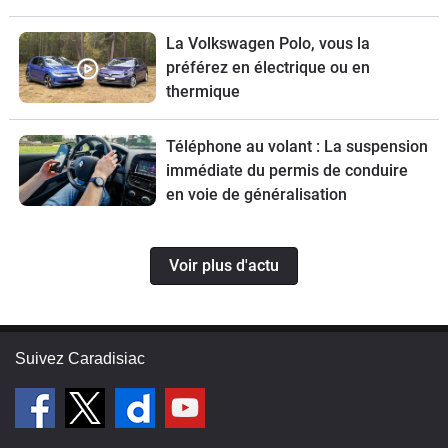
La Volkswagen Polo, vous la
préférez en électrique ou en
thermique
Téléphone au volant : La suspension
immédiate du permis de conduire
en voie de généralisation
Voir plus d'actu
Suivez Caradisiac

━━━━━━━━━━

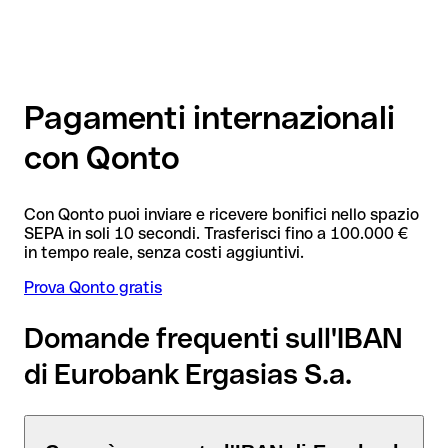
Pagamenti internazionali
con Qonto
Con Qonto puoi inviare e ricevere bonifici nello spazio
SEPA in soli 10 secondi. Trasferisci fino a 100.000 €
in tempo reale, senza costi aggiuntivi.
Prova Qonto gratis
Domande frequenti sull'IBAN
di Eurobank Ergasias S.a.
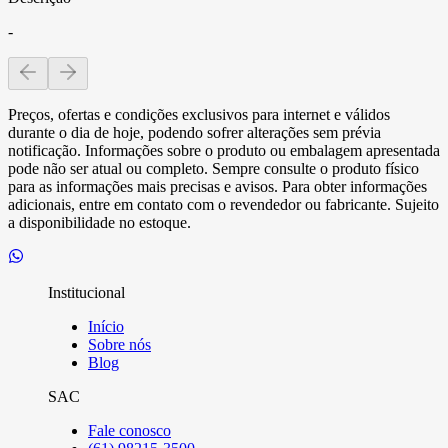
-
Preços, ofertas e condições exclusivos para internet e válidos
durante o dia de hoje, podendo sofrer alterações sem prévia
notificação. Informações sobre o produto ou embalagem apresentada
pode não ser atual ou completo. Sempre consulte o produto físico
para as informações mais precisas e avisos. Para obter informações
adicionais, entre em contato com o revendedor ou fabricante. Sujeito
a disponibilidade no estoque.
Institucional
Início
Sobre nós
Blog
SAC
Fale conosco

━━━━━━━━━━

Exercise goal: As the answer, set down only the lines from the data above between the one holding "La Volkswagen Polo, vous la" and the one holding "Suivez Caradisiac", inclusive, exactly as they read.

Solution to this exercise:
La Volkswagen Polo, vous la
préférez en électrique ou en
thermique
Téléphone au volant : La suspension
immédiate du permis de conduire
en voie de généralisation
Voir plus d'actu
Suivez Caradisiac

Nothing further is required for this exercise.